PROBLEM: Reproduce the following entries exactly, leaving nothing out.

□ □ □ □ □

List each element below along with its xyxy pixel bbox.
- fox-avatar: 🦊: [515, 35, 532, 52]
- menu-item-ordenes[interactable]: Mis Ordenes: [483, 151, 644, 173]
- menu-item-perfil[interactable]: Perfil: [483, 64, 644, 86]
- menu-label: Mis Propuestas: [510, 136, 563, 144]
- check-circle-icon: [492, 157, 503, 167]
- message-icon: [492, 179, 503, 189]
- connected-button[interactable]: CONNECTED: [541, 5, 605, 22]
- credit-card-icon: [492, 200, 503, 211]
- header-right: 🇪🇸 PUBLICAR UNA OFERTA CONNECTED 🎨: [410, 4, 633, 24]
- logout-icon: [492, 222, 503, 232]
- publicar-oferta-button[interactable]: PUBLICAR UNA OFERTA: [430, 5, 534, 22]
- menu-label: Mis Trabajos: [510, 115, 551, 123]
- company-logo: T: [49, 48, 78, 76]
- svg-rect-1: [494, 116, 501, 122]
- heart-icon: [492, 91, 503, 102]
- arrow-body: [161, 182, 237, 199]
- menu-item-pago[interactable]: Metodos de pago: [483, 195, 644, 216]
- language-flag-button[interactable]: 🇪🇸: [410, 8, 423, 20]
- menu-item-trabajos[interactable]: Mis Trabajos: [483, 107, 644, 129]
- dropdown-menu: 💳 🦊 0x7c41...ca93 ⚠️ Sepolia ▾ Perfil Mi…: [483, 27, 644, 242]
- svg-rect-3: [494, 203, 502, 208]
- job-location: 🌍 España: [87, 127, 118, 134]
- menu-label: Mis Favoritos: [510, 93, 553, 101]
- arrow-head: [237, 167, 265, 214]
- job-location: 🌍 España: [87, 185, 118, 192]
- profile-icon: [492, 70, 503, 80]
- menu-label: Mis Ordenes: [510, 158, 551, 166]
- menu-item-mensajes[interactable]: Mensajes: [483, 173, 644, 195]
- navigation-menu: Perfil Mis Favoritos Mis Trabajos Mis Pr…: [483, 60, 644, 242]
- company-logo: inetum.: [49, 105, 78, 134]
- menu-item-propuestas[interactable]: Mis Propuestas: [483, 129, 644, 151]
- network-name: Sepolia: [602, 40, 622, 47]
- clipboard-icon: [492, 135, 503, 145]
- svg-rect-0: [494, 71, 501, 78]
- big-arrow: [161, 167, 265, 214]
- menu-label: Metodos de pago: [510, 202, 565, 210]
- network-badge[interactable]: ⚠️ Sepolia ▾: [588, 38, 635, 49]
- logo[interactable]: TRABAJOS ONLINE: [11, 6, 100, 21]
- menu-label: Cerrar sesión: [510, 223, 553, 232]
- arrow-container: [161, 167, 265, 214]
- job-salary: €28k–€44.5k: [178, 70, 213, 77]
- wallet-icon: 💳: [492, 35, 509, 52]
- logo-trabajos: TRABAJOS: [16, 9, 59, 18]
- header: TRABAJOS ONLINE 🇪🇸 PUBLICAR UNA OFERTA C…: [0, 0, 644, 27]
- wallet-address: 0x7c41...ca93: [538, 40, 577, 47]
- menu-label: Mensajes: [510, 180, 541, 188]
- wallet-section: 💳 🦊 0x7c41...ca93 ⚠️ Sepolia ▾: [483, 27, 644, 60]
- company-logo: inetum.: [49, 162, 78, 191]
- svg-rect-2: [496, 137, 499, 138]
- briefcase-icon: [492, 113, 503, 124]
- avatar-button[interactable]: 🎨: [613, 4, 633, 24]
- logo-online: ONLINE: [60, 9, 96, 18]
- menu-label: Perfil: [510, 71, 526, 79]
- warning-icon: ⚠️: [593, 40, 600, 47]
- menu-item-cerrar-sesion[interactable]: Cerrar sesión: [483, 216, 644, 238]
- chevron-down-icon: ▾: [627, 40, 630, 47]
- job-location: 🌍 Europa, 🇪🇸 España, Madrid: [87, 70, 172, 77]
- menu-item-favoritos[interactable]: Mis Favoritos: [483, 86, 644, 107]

□ □ □ □ □

ANSWER TO THE PROBLEM:
List each element below along with its xyxy pixel bbox.
- fox-avatar: 🦊: [515, 35, 532, 52]
- menu-item-ordenes[interactable]: Mis Ordenes: [483, 151, 644, 173]
- menu-item-perfil[interactable]: Perfil: [483, 64, 644, 86]
- menu-label: Mis Propuestas: [510, 136, 563, 144]
- check-circle-icon: [492, 157, 503, 167]
- message-icon: [492, 179, 503, 189]
- connected-button[interactable]: CONNECTED: [541, 5, 605, 22]
- credit-card-icon: [492, 200, 503, 211]
- header-right: 🇪🇸 PUBLICAR UNA OFERTA CONNECTED 🎨: [410, 4, 633, 24]
- logout-icon: [492, 222, 503, 232]
- publicar-oferta-button[interactable]: PUBLICAR UNA OFERTA: [430, 5, 534, 22]
- menu-label: Mis Trabajos: [510, 115, 551, 123]
- company-logo: T: [49, 48, 78, 76]
- svg-rect-1: [494, 116, 501, 122]
- heart-icon: [492, 91, 503, 102]
- arrow-body: [161, 182, 237, 199]
- menu-item-pago[interactable]: Metodos de pago: [483, 195, 644, 216]
- language-flag-button[interactable]: 🇪🇸: [410, 8, 423, 20]
- menu-item-trabajos[interactable]: Mis Trabajos: [483, 107, 644, 129]
- dropdown-menu: 💳 🦊 0x7c41...ca93 ⚠️ Sepolia ▾ Perfil Mi…: [483, 27, 644, 242]
- svg-rect-3: [494, 203, 502, 208]
- job-location: 🌍 España: [87, 127, 118, 134]
- menu-label: Mis Favoritos: [510, 93, 553, 101]
- arrow-head: [237, 167, 265, 214]
- job-location: 🌍 España: [87, 185, 118, 192]
- profile-icon: [492, 70, 503, 80]
- menu-label: Mis Ordenes: [510, 158, 551, 166]
- menu-item-mensajes[interactable]: Mensajes: [483, 173, 644, 195]
- navigation-menu: Perfil Mis Favoritos Mis Trabajos Mis Pr…: [483, 60, 644, 242]
- company-logo: inetum.: [49, 105, 78, 134]
- menu-item-propuestas[interactable]: Mis Propuestas: [483, 129, 644, 151]
- network-name: Sepolia: [602, 40, 622, 47]
- clipboard-icon: [492, 135, 503, 145]
- svg-rect-0: [494, 71, 501, 78]
- big-arrow: [161, 167, 265, 214]
- menu-label: Metodos de pago: [510, 202, 565, 210]
- network-badge[interactable]: ⚠️ Sepolia ▾: [588, 38, 635, 49]
- logo[interactable]: TRABAJOS ONLINE: [11, 6, 100, 21]
- menu-label: Cerrar sesión: [510, 223, 553, 232]
- arrow-container: [161, 167, 265, 214]
- job-salary: €28k–€44.5k: [178, 70, 213, 77]
- wallet-icon: 💳: [492, 35, 509, 52]
- logo-trabajos: TRABAJOS: [16, 9, 59, 18]
- header: TRABAJOS ONLINE 🇪🇸 PUBLICAR UNA OFERTA C…: [0, 0, 644, 27]
- wallet-address: 0x7c41...ca93: [538, 40, 577, 47]
- menu-label: Mensajes: [510, 180, 541, 188]
- wallet-section: 💳 🦊 0x7c41...ca93 ⚠️ Sepolia ▾: [483, 27, 644, 60]
- company-logo: inetum.: [49, 162, 78, 191]
- svg-rect-2: [496, 137, 499, 138]
- briefcase-icon: [492, 113, 503, 124]
- avatar-button[interactable]: 🎨: [613, 4, 633, 24]
- logo-online: ONLINE: [60, 9, 96, 18]
- menu-label: Perfil: [510, 71, 526, 79]
- warning-icon: ⚠️: [593, 40, 600, 47]
- menu-item-cerrar-sesion[interactable]: Cerrar sesión: [483, 216, 644, 238]
- chevron-down-icon: ▾: [627, 40, 630, 47]
- job-location: 🌍 Europa, 🇪🇸 España, Madrid: [87, 70, 172, 77]
- menu-item-favoritos[interactable]: Mis Favoritos: [483, 86, 644, 107]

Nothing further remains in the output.